Sabtu, Juni 01, 2013

Sehat, Menang dan Bahagia
Amsal 30:17-33
Bila engkau menyombongkan diri tanpa atau dengan berpikir, tekapkanlah tangan pada mulut! (ayat 32)
“Jangan anggap enteng”, demikianlah ungkapan yg sering kita dengarkan dalam sebuah kompetisi olahraga. Sikap pandang enteng atau pandang remeh merupakan sebuah sifat yg berbahaya. Jatuh  atau kalahnya  seseorang seringkali dimulai dari sifat tersebut. Anggap enteng itu identic dengan sombong. Sombong membuat seseorang kehilangan kewaspadaan serta lupa diri. Kesombong dapat membawa seseorang kepada sikap egosentris. Cenderung membenarkan diri dan menyalahkan orang lain. Mengagungkan diri dan merendahkan yang lain.  Tidak mau mendengar, tetapi ingin didengarkan. Tidak mau disalahkan tetapi selalu menyalahkan. Dia ‘berpikir’ seperti ayam jago: ‘Matahari tidak akan terbit kalau ia tidak berkokok’. Orang Kristen dirancang hidup rendah hati, rela berkorban dan menghargai orang lain (Filp 2:3-7).
Dalam nats di atas dikatakan tentang tiga binatang yang gagah langkahnya yang juga menjadi lambang manusia-manusia yang hidup tidak sesuai dengan rencana Allah, yakni: Singa dengan taring dan tulang-tulang yang kokoh. Ayam jago dengan suara dan kepak sayapnya yang seakan tak ada tanding. Serta kambing jantan yg sombong karena tanduk nya yg kuat tetapi dungu dan keras kepala.
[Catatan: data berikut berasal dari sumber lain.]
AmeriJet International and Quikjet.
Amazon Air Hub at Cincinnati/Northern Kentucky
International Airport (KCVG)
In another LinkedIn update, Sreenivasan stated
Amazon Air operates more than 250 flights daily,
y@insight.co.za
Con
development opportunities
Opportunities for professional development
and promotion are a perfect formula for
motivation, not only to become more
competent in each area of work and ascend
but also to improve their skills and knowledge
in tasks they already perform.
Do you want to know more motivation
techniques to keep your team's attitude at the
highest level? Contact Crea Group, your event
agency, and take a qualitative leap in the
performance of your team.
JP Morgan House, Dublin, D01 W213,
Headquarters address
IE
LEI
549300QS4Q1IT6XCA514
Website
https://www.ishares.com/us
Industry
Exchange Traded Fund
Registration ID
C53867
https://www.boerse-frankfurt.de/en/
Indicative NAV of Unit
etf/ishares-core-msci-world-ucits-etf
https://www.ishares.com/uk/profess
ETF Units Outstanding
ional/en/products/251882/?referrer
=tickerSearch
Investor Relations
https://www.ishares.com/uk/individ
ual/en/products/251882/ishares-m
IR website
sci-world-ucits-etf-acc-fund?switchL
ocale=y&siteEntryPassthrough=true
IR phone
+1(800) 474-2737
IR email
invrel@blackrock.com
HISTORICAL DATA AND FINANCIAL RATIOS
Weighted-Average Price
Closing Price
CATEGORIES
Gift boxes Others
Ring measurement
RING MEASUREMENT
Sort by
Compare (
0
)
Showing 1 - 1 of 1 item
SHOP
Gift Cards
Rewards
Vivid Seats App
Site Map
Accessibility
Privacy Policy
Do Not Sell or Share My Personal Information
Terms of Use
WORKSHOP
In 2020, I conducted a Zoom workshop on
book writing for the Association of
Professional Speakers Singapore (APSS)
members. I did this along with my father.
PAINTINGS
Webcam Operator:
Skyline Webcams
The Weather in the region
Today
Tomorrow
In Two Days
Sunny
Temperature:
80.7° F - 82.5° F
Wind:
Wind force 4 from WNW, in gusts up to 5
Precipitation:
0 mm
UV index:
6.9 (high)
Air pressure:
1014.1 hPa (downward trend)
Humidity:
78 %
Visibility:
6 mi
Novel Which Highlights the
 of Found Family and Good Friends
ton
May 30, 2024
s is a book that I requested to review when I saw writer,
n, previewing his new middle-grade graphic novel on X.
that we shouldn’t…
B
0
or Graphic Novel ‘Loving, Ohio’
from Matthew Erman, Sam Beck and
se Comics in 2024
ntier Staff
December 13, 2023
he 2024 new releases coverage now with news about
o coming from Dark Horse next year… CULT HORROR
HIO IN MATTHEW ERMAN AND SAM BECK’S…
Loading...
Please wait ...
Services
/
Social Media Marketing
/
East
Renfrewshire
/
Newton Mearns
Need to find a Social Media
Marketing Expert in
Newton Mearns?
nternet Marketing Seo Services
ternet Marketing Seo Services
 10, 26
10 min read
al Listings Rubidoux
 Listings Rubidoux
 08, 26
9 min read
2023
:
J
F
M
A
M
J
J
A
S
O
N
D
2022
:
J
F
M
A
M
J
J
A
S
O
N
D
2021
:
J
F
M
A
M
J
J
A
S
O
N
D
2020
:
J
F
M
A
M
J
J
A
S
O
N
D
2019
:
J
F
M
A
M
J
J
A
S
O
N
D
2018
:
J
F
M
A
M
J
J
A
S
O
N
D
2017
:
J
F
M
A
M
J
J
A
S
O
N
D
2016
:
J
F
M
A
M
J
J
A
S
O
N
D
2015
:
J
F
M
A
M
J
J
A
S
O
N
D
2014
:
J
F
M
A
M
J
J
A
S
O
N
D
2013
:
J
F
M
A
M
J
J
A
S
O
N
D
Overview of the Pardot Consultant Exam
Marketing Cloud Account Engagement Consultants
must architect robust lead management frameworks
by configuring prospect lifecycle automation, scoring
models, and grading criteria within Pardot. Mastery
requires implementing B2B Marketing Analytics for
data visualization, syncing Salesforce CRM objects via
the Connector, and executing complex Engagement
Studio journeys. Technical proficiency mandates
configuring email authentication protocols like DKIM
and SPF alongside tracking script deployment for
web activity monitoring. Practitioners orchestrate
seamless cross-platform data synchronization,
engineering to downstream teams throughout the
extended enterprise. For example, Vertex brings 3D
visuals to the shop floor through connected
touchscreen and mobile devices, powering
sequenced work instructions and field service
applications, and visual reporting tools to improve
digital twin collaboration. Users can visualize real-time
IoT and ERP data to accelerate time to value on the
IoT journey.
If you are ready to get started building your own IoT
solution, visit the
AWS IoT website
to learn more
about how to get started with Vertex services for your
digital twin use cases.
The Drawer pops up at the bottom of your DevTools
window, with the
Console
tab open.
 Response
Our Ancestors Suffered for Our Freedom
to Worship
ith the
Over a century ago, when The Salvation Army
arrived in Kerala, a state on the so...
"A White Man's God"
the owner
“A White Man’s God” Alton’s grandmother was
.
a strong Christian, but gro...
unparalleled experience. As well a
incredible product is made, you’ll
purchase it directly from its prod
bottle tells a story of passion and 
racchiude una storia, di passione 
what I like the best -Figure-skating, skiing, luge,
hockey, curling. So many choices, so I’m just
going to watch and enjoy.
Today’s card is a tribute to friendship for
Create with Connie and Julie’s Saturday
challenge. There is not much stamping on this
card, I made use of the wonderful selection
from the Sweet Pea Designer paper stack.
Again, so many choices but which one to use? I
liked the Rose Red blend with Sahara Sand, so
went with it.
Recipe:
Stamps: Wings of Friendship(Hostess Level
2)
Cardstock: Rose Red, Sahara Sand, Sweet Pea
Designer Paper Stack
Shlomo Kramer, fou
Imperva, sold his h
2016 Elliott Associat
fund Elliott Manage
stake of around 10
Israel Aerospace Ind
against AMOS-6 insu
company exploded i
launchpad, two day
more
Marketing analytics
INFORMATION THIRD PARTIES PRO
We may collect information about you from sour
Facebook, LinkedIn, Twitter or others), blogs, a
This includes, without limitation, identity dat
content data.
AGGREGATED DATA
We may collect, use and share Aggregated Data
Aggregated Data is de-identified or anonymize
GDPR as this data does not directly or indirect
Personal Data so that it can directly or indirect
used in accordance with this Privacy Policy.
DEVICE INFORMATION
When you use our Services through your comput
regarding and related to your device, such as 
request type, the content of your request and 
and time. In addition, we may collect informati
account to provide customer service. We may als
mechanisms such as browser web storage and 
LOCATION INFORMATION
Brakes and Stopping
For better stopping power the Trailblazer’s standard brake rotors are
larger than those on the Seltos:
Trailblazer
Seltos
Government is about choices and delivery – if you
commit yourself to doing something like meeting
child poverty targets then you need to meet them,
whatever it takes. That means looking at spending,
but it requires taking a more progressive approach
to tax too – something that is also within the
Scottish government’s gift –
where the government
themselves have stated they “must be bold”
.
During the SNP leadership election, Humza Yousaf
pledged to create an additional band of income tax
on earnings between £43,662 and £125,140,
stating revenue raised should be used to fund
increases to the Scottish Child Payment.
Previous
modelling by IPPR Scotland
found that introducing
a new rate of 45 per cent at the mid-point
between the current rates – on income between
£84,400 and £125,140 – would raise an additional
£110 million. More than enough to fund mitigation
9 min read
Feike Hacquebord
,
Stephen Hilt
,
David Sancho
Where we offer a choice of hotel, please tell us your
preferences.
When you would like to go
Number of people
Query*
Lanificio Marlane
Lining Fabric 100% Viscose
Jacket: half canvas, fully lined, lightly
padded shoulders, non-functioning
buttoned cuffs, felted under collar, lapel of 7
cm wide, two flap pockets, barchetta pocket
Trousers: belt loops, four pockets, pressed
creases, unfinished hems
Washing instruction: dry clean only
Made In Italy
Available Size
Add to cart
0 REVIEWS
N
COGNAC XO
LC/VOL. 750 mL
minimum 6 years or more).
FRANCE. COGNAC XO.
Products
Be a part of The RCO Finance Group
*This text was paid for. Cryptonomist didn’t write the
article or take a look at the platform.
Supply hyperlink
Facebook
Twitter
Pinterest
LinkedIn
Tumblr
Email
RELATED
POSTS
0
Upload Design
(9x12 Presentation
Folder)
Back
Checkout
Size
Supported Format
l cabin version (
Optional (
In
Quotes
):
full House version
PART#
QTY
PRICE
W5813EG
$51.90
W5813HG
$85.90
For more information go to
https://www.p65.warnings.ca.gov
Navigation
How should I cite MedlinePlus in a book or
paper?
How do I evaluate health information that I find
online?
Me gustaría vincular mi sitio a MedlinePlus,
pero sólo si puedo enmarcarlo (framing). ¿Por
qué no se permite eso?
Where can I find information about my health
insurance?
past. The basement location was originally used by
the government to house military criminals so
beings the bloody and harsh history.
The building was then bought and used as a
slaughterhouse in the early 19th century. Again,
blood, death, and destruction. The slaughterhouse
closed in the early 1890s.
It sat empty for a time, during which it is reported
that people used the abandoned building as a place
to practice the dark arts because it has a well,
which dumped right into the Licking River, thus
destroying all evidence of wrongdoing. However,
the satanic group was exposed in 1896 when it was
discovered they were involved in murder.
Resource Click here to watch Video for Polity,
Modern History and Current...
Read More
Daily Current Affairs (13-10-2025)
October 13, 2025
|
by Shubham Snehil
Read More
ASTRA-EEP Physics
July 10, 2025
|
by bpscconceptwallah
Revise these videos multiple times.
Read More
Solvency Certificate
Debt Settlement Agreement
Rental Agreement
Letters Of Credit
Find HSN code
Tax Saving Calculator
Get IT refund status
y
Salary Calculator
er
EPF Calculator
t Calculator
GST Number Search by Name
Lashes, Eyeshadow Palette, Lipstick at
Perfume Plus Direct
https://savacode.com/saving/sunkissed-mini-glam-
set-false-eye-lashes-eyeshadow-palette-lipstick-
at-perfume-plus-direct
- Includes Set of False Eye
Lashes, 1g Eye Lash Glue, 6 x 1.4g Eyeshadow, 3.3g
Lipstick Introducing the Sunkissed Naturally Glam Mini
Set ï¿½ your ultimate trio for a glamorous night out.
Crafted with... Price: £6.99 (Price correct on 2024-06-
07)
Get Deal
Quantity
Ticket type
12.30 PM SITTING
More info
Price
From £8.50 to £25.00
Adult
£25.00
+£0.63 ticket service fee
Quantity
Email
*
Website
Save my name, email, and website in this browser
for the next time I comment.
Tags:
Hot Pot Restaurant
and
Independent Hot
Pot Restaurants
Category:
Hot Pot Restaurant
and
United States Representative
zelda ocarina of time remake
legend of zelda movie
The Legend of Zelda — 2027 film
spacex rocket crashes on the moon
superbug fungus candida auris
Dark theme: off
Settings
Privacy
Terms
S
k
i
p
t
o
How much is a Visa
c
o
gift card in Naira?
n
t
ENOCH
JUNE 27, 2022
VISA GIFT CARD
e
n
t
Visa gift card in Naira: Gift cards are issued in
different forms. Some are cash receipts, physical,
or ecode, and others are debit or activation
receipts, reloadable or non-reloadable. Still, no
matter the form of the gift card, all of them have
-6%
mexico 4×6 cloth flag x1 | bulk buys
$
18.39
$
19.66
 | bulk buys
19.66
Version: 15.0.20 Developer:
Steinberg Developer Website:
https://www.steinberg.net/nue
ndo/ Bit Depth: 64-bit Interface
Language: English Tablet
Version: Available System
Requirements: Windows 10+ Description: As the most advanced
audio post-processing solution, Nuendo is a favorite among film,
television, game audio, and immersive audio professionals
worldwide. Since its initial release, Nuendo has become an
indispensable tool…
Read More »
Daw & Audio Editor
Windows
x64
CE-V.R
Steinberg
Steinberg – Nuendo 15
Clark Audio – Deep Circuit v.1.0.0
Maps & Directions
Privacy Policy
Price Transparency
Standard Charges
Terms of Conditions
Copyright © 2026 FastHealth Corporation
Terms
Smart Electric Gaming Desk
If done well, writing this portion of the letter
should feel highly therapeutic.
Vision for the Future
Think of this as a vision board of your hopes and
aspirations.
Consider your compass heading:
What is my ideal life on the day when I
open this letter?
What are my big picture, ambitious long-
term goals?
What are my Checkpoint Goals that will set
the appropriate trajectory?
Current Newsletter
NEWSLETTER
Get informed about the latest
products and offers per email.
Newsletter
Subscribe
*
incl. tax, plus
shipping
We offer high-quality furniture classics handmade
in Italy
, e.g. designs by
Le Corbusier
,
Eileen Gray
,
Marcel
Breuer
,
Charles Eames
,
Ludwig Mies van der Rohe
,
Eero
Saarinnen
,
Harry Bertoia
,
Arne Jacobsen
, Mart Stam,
Salah satu sifat manusia yang sangat Tuhan benci adalah kesombongan. Orang yang sombong adalah orang yang memberontak kepada Tuhan seperti iblis yang lupa diri dan ingin mengatasi status Allah sebagai yang Maha Kuasa (Yesaya 14:12-19). Intinya sifat sombong itu menghancurkan dan mempermalukan diri sendiri. Raja Saul merupakan contoh yang sangat jelas bagi kita tentang dampak kesombongan dan hukuman yang ditimbulkannya. Oleh sebab itu kita perlu waspada, supaya sifat yang demikian tidak menjadi ciri khas kita, melainkan menjadi orang yang selalu bergantung kepada Allah. Sikap seperti itu pasti membuat hidup kita memiliki kualitas hidup impian. Tuhan Yesus Kristus memberi contoh yg jelas melalui kisah orang Farisi dan pemungut cukai. Orang farisi yg merasa diri suci berdoa dalam kesombongan, ditolak oleh Tuhan. Sementara pemungut cukai yg menyadari diri sebagai orang yg berlimpah kejahatan berdoa dengan hati yang hancur, dikenan Tuhan. Artinya, untuk orang Sombong  tangan Tuhan ter acung menimpakan hukum, sebaliknya untuk orang yang rendah hati tangan Tuhan terkedang mencurahkan berkat dan pengampunan. Haleluyah!!! Hal itu nampaknya juga dalam seluruh kehidupan Yesus Kristus:  DIA yang mempunyai segala sesuatu dan yg telah menunjukkan perbuatan besar untuk manusia tidak pernah sombong kepada manusia, melainkan merendahkan diri-Nya. Yesus Kristus rela mendamaikan diriNya yang Maha benar demi kita umat manusia yang maha jahat.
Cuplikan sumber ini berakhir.